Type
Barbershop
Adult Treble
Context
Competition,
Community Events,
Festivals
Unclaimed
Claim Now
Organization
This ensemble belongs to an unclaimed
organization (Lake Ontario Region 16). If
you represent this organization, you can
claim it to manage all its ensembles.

Instructions to follow. Give back the data above word for word.

Result.
Type
Barbershop
Adult Treble
Context
Competition,
Community Events,
Festivals
Unclaimed
Claim Now
Organization
This ensemble belongs to an unclaimed
organization (Lake Ontario Region 16). If
you represent this organization, you can
claim it to manage all its ensembles.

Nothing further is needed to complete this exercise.